Observability

This document describes how to monitor GPUStack Server/Worker/LLM serving runtime metrics using Prometheus and Grafana.

Overview

GPUStack provides a comprehensive set of metrics for model serving and GPU resource management. By integrating Prometheus and Grafana, users can collect, store, and visualize these metrics in real time, enabling efficient monitoring and troubleshooting.

Metrics Exposed by GPUStack

The following metrics are exposed by GPUStack and can be scraped by Prometheus. Each metric includes hierarchical labels for cluster, worker, model, and instance identification.

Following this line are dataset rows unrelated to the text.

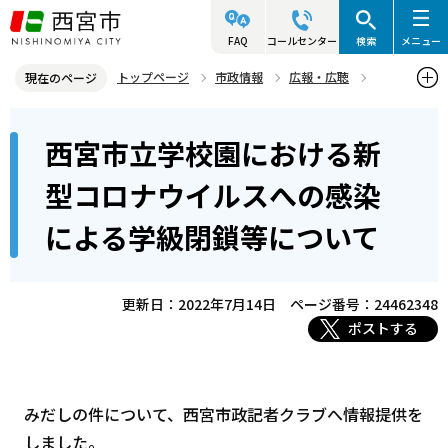
こ
の
FAQ
コールセンター
検索
メニュー
ペ
トップページ
市政情報
広報・広聴
現在のページ
ー
記者発表資料・市長記者会見
2022年
2022年7月
本
ジ
西宮市立学校園における新
西宮市立学校園における新型コロナウイルスへの感染による学級閉鎖
文
の
等について
こ
先
型コロナウイルスへの感染
こ
頭
による学級閉鎖等について
か
で
ら
す
更新日：2022年7月14日
ページ番号：24462348
ポストする
みだしの件について、西宮市政記者クラブへ情報提供を
しました。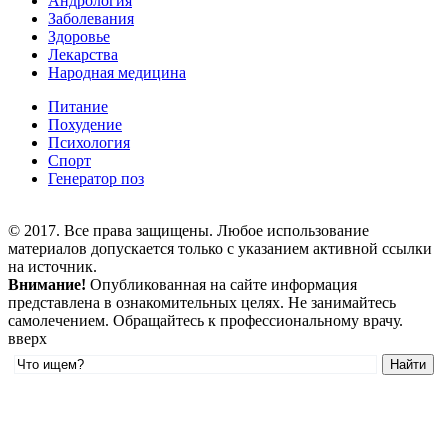
Андрология
Заболевания
Здоровье
Лекарства
Народная медицина
Питание
Похудение
Психология
Спорт
Генератор поз
© 2017. Все права защищены. Любое использование
материалов допускается только с указанием активной ссылки
на источник.
Внимание!
Опубликованная на сайте информация
представлена в ознакомительных целях. Не занимайтесь
самолечением. Обращайтесь к профессиональному врачу.
вверх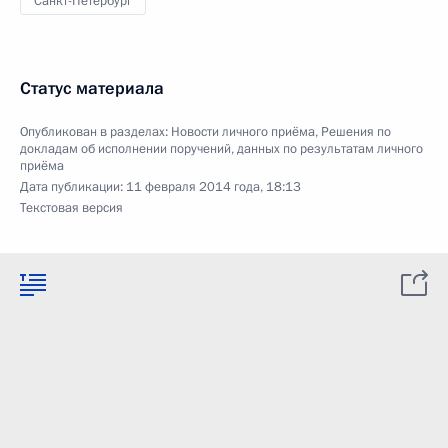
Санкт-Петербург
Статус материала
Опубликован в разделах:
Новости личного приёма
,
Решения по
докладам об исполнении поручений, данных по результатам личного
приёма
Дата публикации:
11 февраля 2014 года, 18:13
Текстовая версия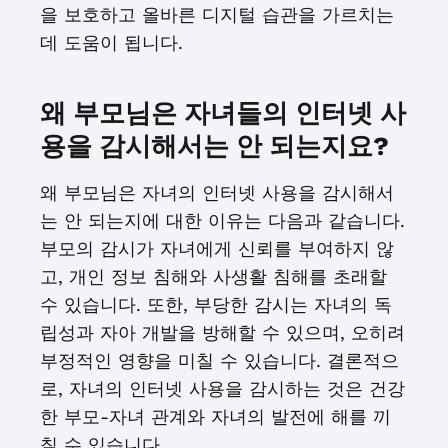
을 보호하고 올바른 디지털 습관을 가르치는
데 도움이 됩니다.
왜 부모님은 자녀들의 인터넷 사
용을 감시해서는 안 되는지요?
왜 부모님은 자녀의 인터넷 사용을 감시해서
는 안 되는지에 대한 이유는 다음과 같습니다.
부모의 감시가 자녀에게 신뢰를 부여하지 않
고, 개인 정보 침해와 사생활 침해를 초래할
수 있습니다. 또한, 부당한 감시는 자녀의 독
립성과 자아 개발을 방해할 수 있으며, 오히려
부정적인 영향을 미칠 수 있습니다. 결론적으
로, 자녀의 인터넷 사용을 감시하는 것은 건강
한 부모-자녀 관계와 자녀의 발전에 해를 끼
칠 수 있습니다.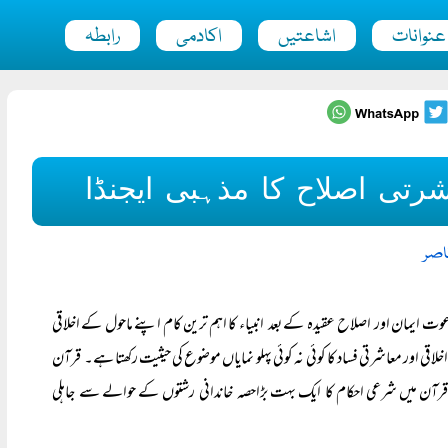
عنوانات
اشاعتیں
اکادمی
رابطہ
رتی اصلاح کا مذہبی ایجنڈا
اصر
ت ایمان اور اصلاح عقیدہ کے بعد انبیاء کا اہم ترین کام اپنے ماحول کے اخلاقی
لاقی اور معاشرتی فساد کا کوئی نہ کوئی پہلو نمایاں موضوع کی حیثیت رکھتا ہے۔ قرآن
ر پر قرآن میں شرعی احکام کا ایک بہت بڑاحصہ خاندانی رشتوں کے حوالے سے جاہلی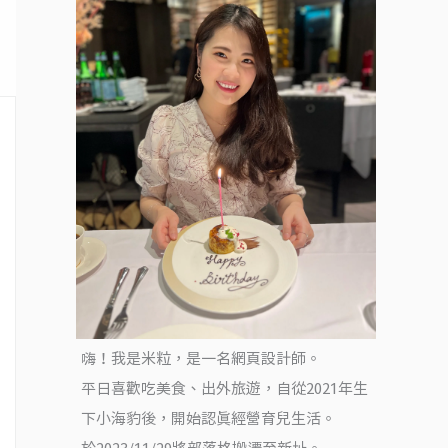
嗨！我是米粒，是一名網頁設計師。
平日喜歡吃美食、出外旅遊，自從2021年生
下小海豹後，開始認真經營育兒生活。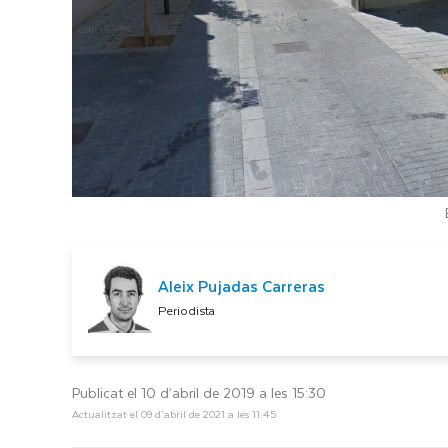
Aleix Pujadas Carreras
Periodista
Publicat el 10 d’abril de 2019 a les 15:30
Actualitzat el 09 d’abril de 2021 a les 11:45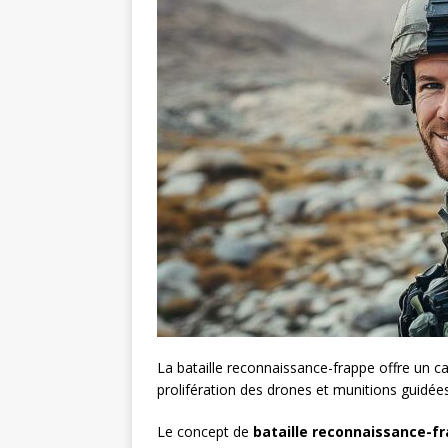
La bataille reconnaissance-frappe offre un c
prolifération des drones et munitions guidées
Le concept de
bataille reconnaissance-f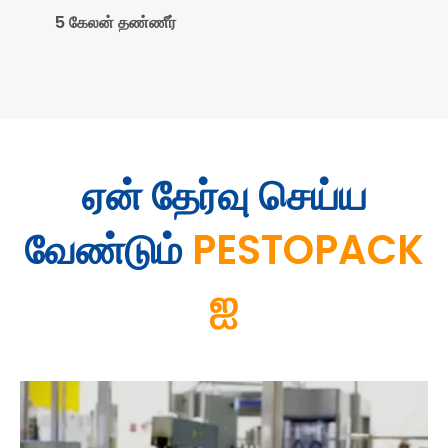
5 கேலன் தண்ணீர்
ஏன் தேர்வு செய்ய
வேண்டும்
PESTOPACK
ஐ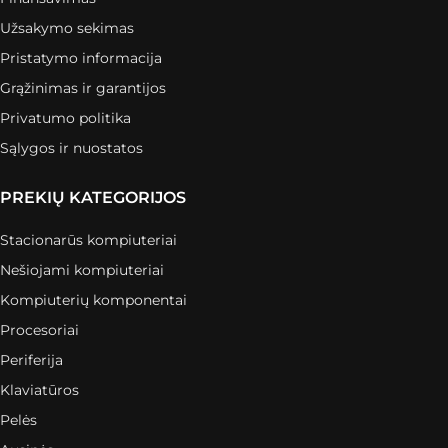
Užsakymo sekimas
Pristatymo informacija
Grąžinimas ir garantijos
Privatumo politika
Sąlygos ir nuostatos
PREKIŲ KATEGORIJOS
Stacionarūs kompiuteriai
Nešiojami kompiuteriai
Kompiuterių komponentai
Procesoriai
Periferija
Klaviatūros
Pelės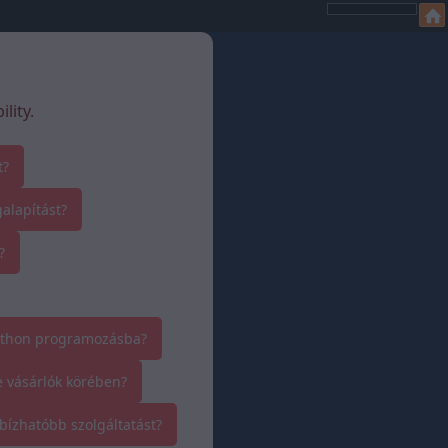
lity.
t?
alapítást?
?
ython programozásba?
e vásárlók körében?
bízhatóbb szolgáltatást?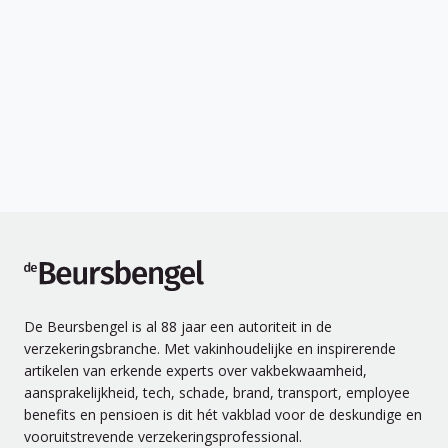
de Beursbengel
De Beursbengel is al 88 jaar een autoriteit in de
verzekeringsbranche. Met vakinhoudelijke en inspirerende
artikelen van erkende experts over vakbekwaamheid,
aansprakelijkheid, tech, schade, brand, transport, employee
benefits en pensioen is dit hét vakblad voor de deskundige en
vooruitstrevende verzekeringsprofessional.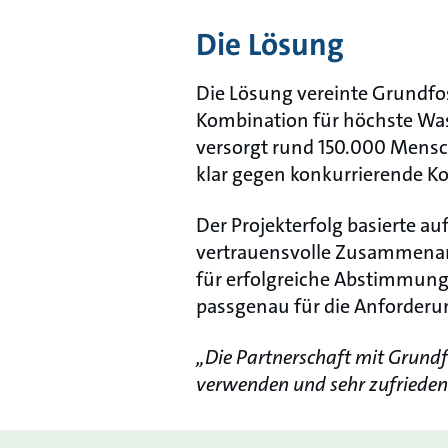
Die Lösung
Die Lösung vereinte Grundfos
Kombination für höchste Wass
versorgt rund 150.000 Mensc
klar gegen konkurrierende K
Der Projekterfolg basierte a
vertrauensvolle Zusammenarb
für erfolgreiche Abstimmung
passgenau für die Anforder
„Die Partnerschaft mit Grundf
verwenden und sehr zufrieden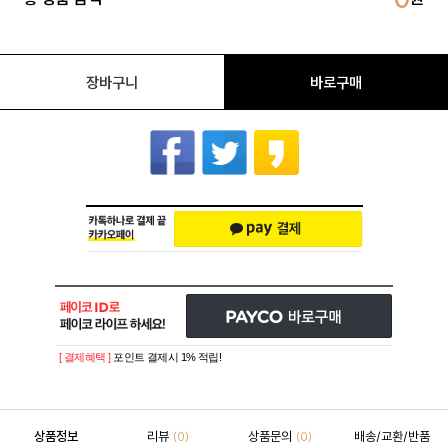
장바구니
바로구매
[ 결제혜택 ]
포인트 결제시 1% 적립!
상품정보
리뷰
상품문의
배송/교환/반품
(0)
(0)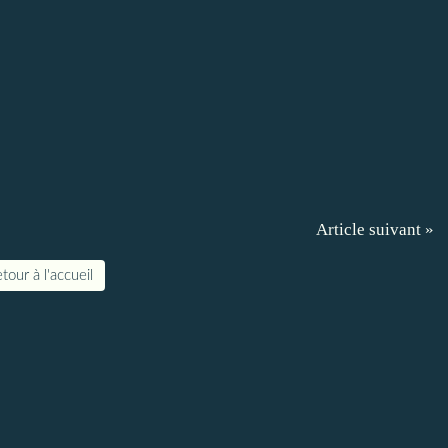
Article suivant »
tour à l'accueil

LLM Serving Runtime Metrics

Metric Name	Type	Description
gpustack:num_requests_running	Gauge	Number of requests currently being processed.
gpustack:num_requests_waiting	Gauge	Number of requests waiting in the queue.
gpustack:num_requests_swapped	Gauge	Number of requests swapped out to CPU.
gpustack:prefix_cache_hit_rate	Gauge	Prefix cache hit rate.
gpustack:kv_cache_usage_ratio	Gauge	KV-cache usage ratio. 1.0 means fully used.
gpustack:prefix_cache_queries	Counter	Number of prefix cache queries (total tokens).
gpustack:prefix_cache_hits	Counter	Number of prefix cache hits (total tokens).
gpustack:prompt_tokens	Counter	Total number of prefill tokens processed.
gpustack:generation_tokens	Counter	Total number of generated tokens.
gpustack:request_prompt_tokens	Histogram	Number of prefill tokens processed per request.
gpustack:request_generation_tokens	Histogram	Number of generation tokens processed per request.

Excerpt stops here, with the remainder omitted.